Terms Used In Arizona Laws 20-336

  • Certified application counselor: means an individual who is licensed pursuant to this article and who is authorized by the United States department of health and human services to perform the activities and duties of a certified application counselor as described by 45 C. See Arizona Laws 20-336
  • Contract: A legal written agreement that becomes binding when signed.
  • Corporation: A legal entity owned by the holders of shares of stock that have been issued, and that can own, receive, and transfer property, and carry on business in its own name.
  • department: means the department of insurance and financial institutions. See Arizona Laws 20-101
  • Exchange: means a health benefit exchange that is established or operated by the secretary of the United States department of health and human services pursuant to 42 United States Code § 18031. See Arizona Laws 20-336
  • Person: includes a corporation, company, partnership, firm, association or society, as well as a natural person. See Arizona Laws 1-215
  • United States: includes the District of Columbia and the territories. See Arizona Laws 1-215

(Conditionally Rpld.)

 

In this article, unless the context otherwise requires:

1. "Certified application counselor" means an individual who is licensed pursuant to this article and who is authorized by the United States department of health and human services to perform the activities and duties of a certified application counselor as described by 45 C.F.R. § 155.225.

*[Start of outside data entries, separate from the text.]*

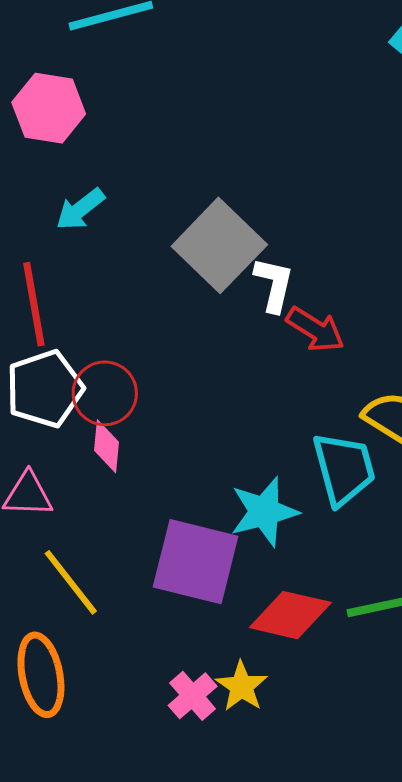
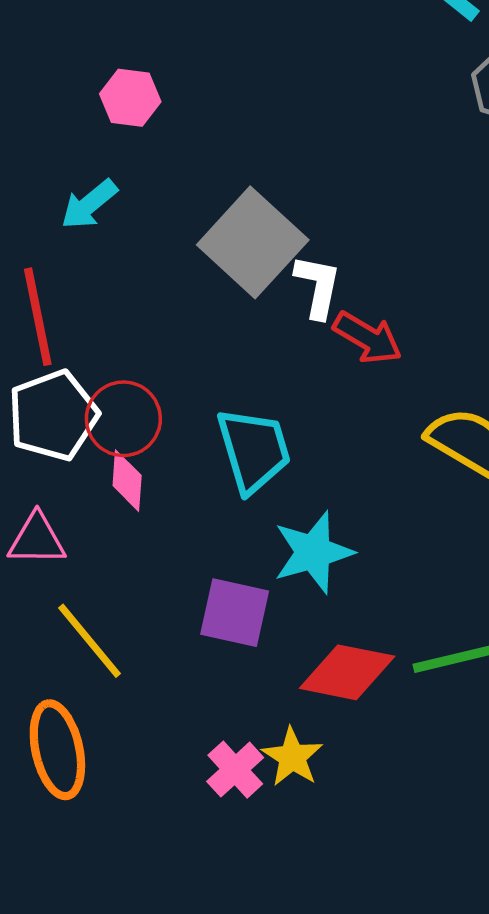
pink hexagon: (49, 108) -> (130, 98), moved, size x0.7
cyan trapezoid: (344, 469) -> (254, 450), moved
purple square: (196, 562) -> (235, 613), size x0.7

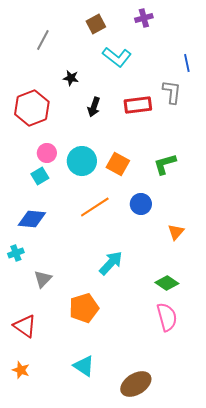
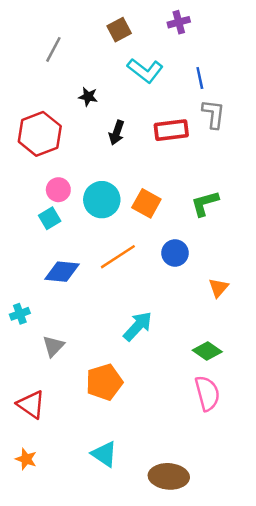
blue line: (187, 63) -> (200, 78), moved
blue diamond: (32, 219) -> (62, 272), moved
brown ellipse: (136, 384) -> (169, 476), turned 36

2. "Exchange" means a health benefit exchange that is established or operated by the secretary of the United States department of health and human services pursuant to 42 United States Code § 18031.

3. "Health benefit plan":

(a) Means a hospital and medical service corporation policy or certificate, a health care services organization contract or certificate of coverage, an individual or group or blanket disability policy or certificate of coverage, a certificate of insurance of a group disability policy that is not issued in this state, a multiple employer welfare arrangement or any other arrangement under which health services or health benefits are provided to one or more individuals.

(b) Does not include:

(i) An insurance policy that is designed, advertised and marketed to supplement major medical insurance, which includes accident only, vision only, disability income only, fixed or hospital indemnity, specified disease insurance, credit insurance or Taft-Hartley trusts.

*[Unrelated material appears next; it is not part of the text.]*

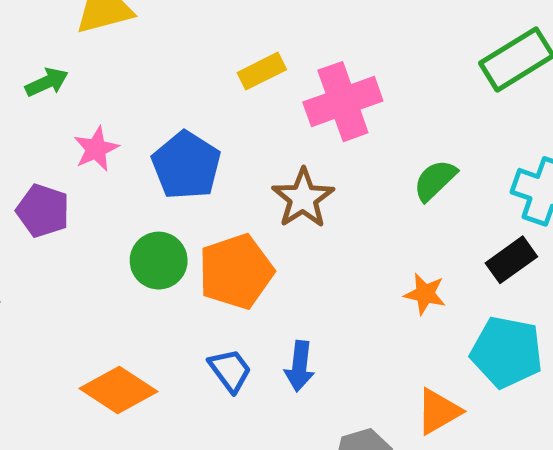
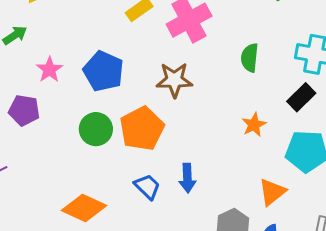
green semicircle: (435, 180) -> (250, 58), turned -32
brown star: (303, 198) -> (174, 80), turned -30
orange star: (425, 294) -> (254, 125), turned -30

(ii) Coverage that is issued as a supplement to liability insurance.

(iii) Medicare supplemental insurance.

(iv) Workers’ compensation insurance.

(v) Automobile medical payment insurance.

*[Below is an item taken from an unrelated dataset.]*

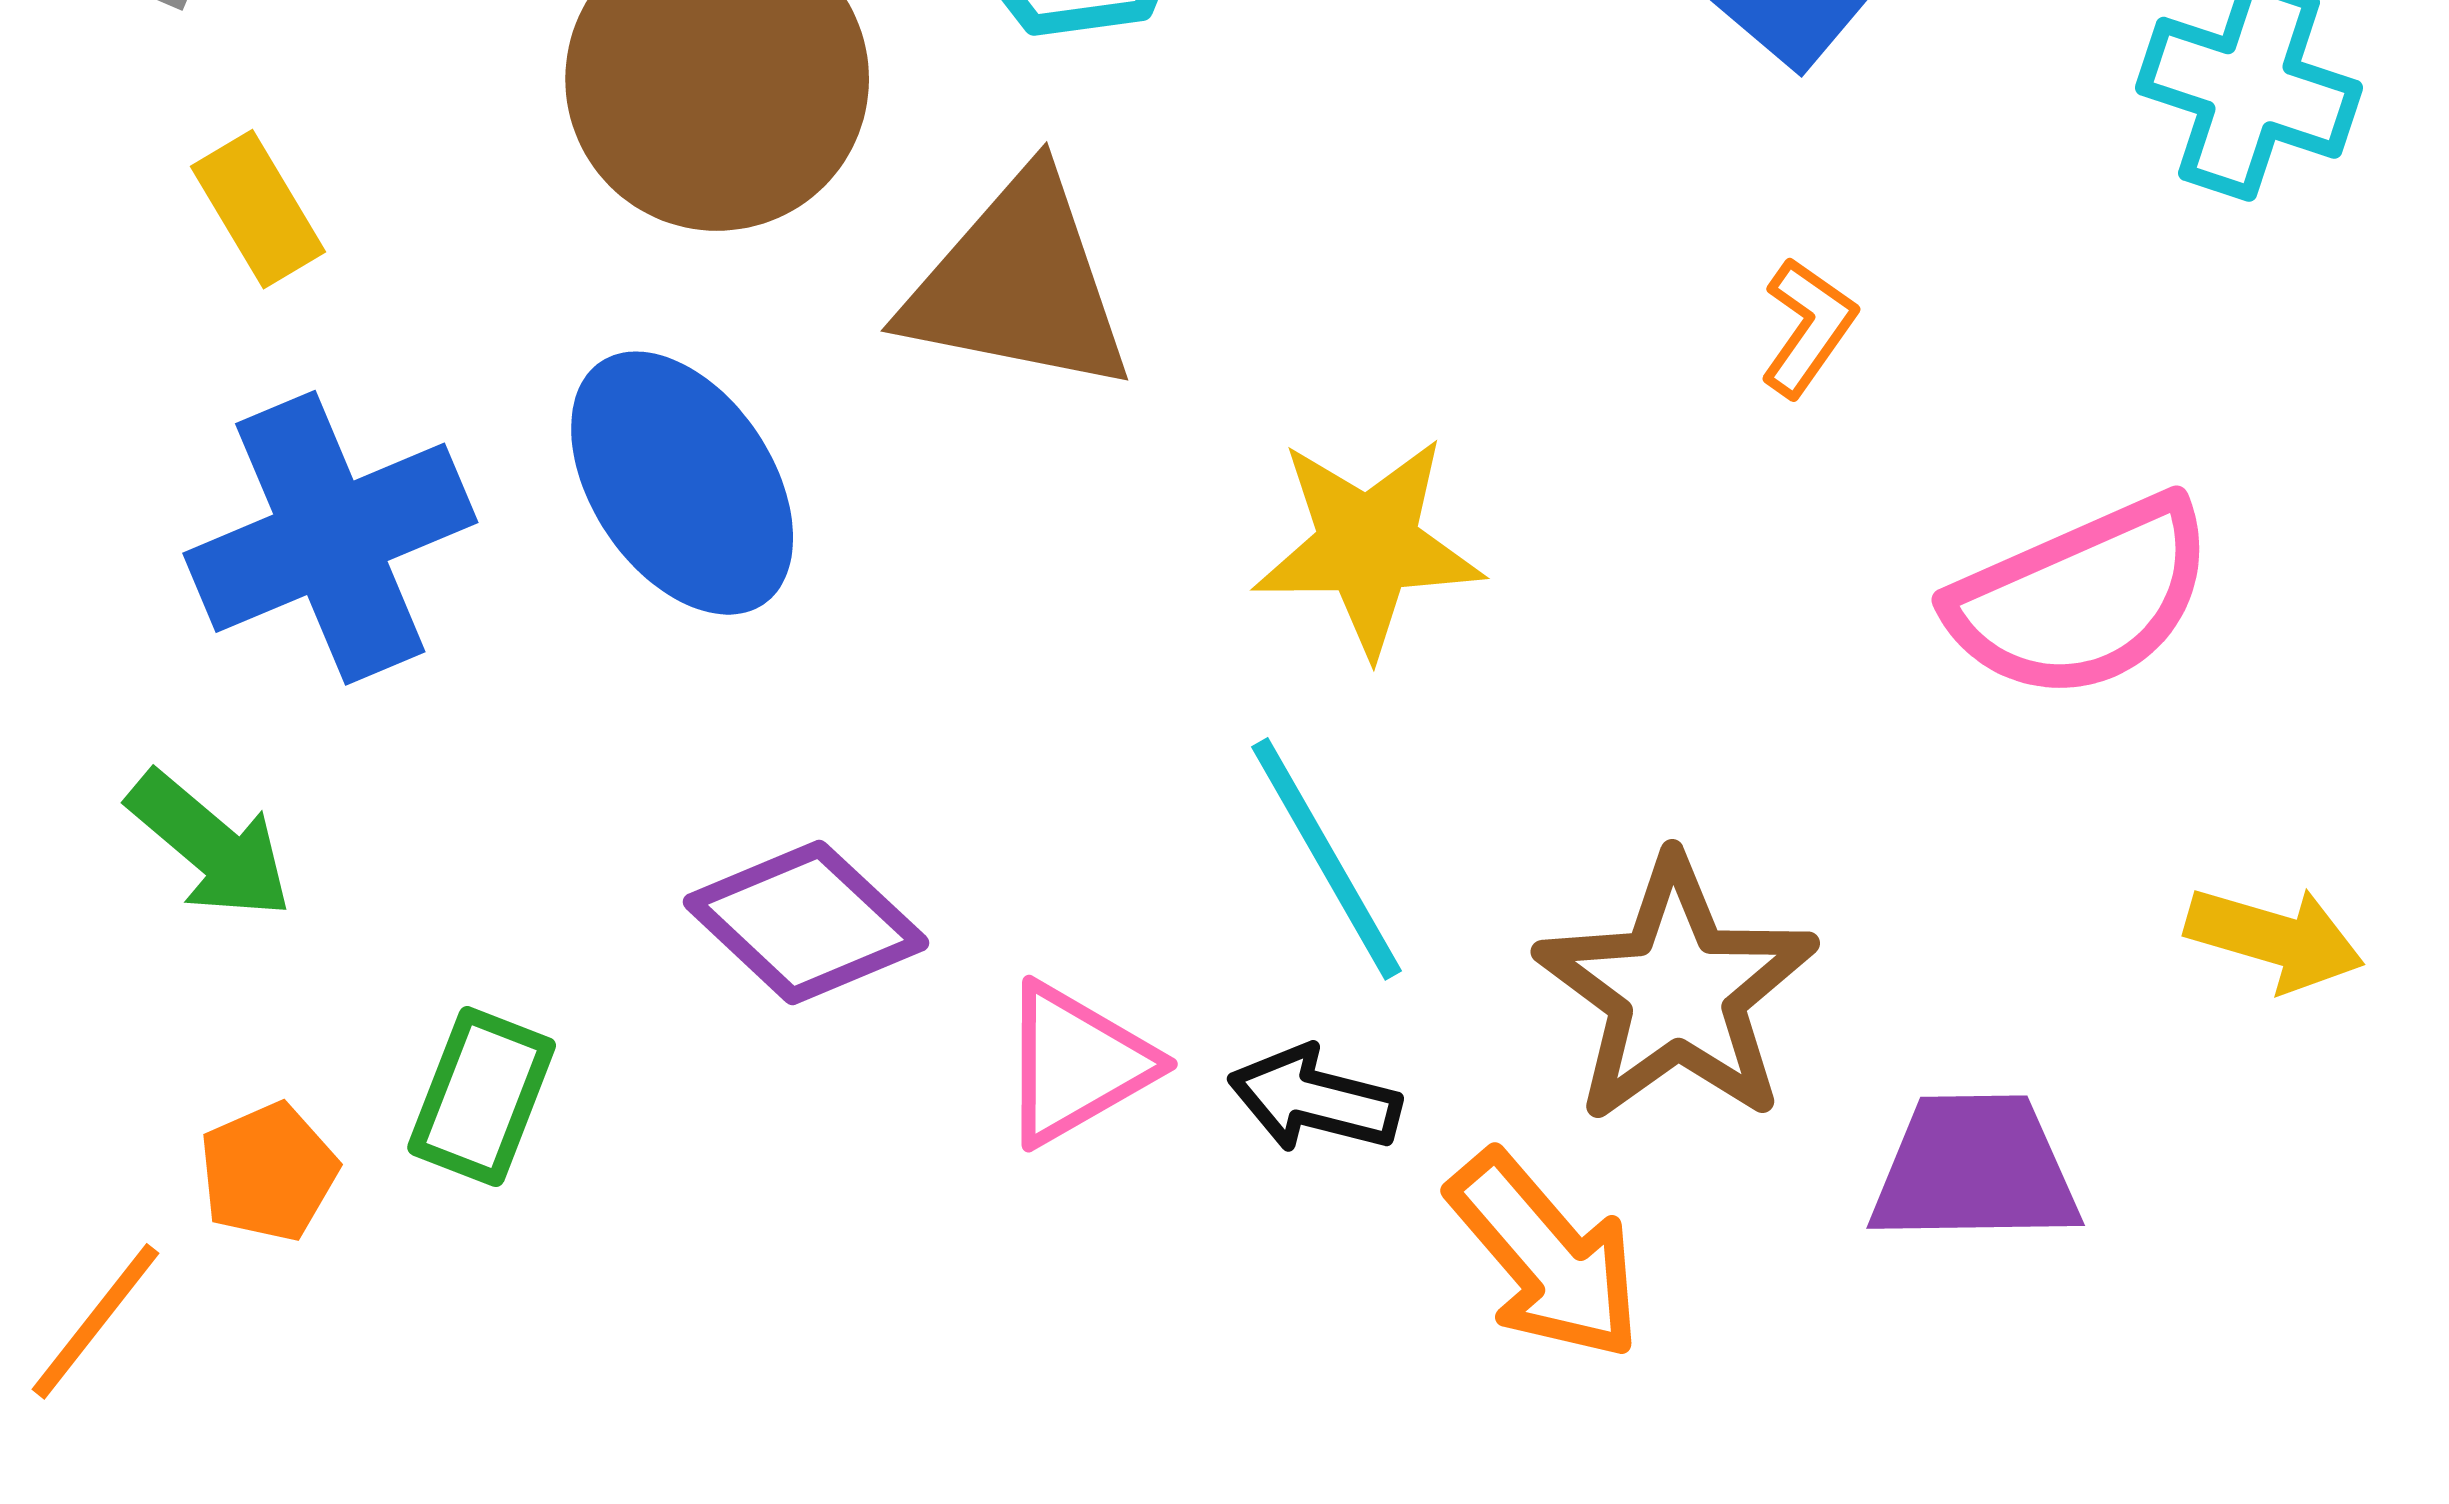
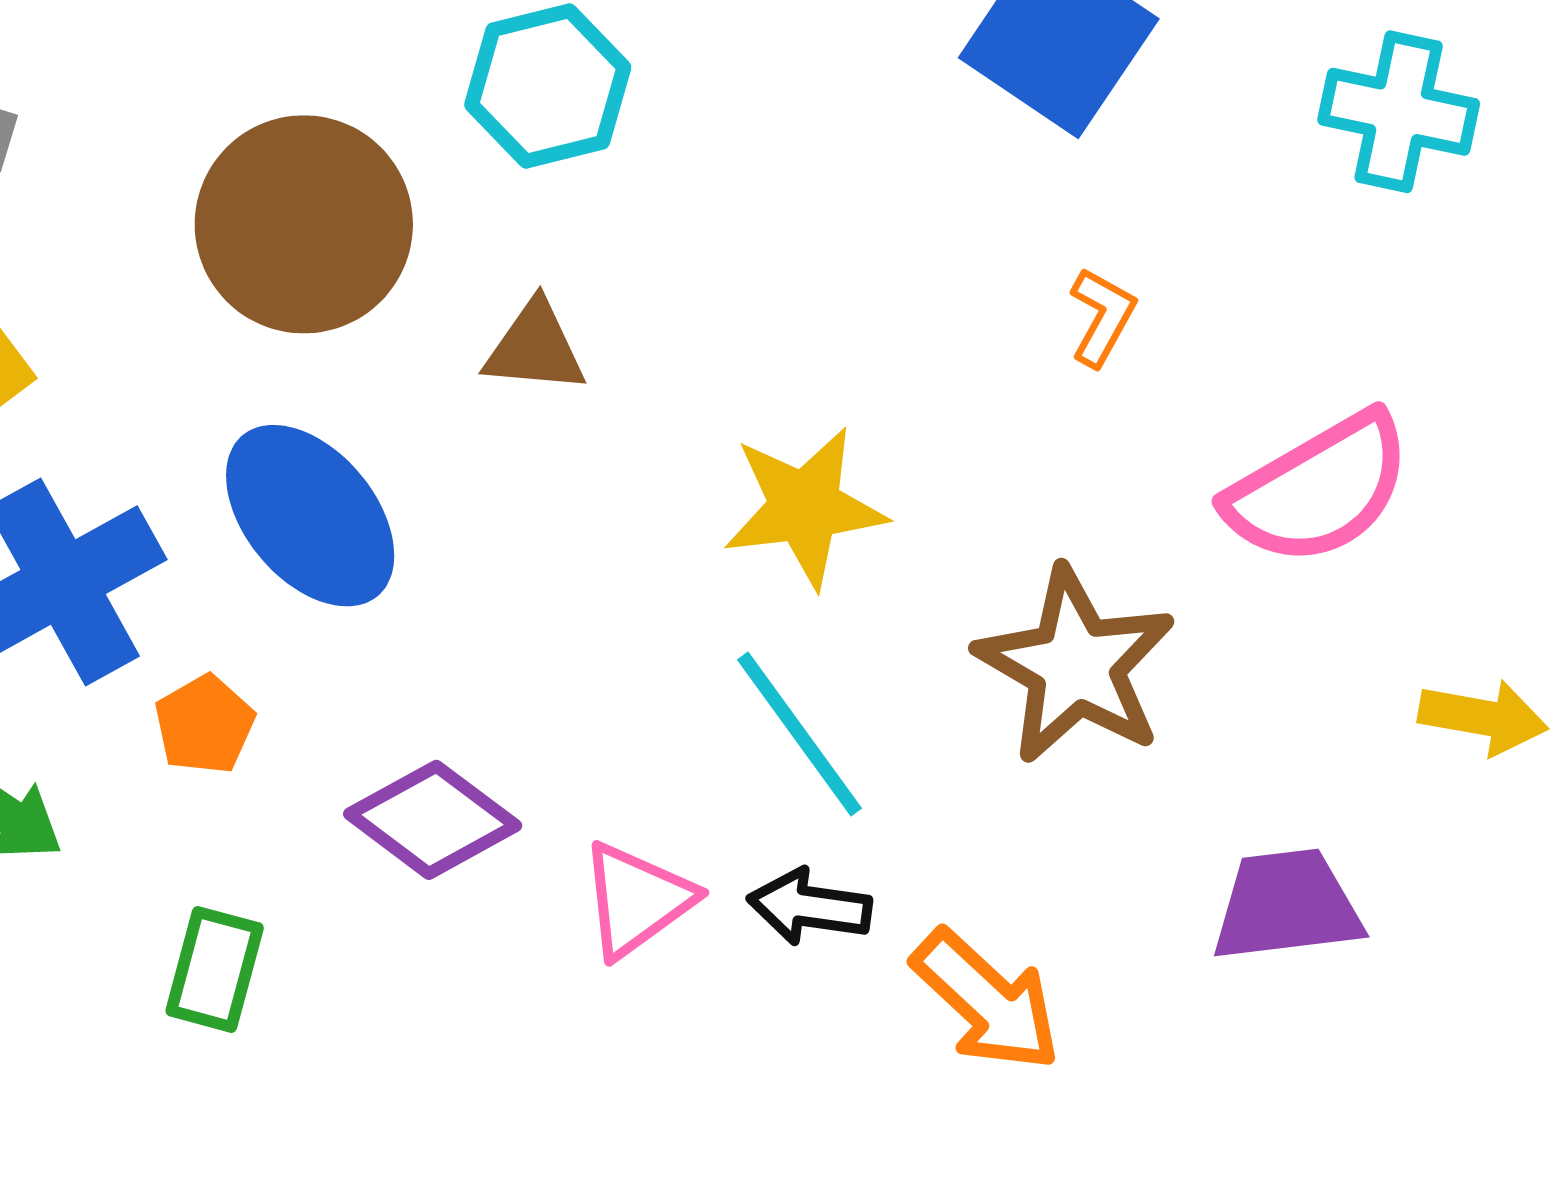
brown triangle: (1018, 284) -> (535, 348), size x0.6
brown star: (1677, 991) -> (1075, 666), moved
orange pentagon: (268, 1172) -> (204, 725), moved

(vi) Long-term care insurance.

4. "Issuer" means a disability insurer, group disability insurer, blanket disability insurer, health care services organization, hospital service corporation, medical service corporation, dental service corporation, prepaid dental plan organization or hospital, medical, dental and optometric service corporation.

5. "Navigator" means a person who is licensed pursuant to this article and who is certified or compensated by the United States department of health and human services to perform the activities and duties described by 42 United States Code § 18031 and 45 C.F.R. § 155.215.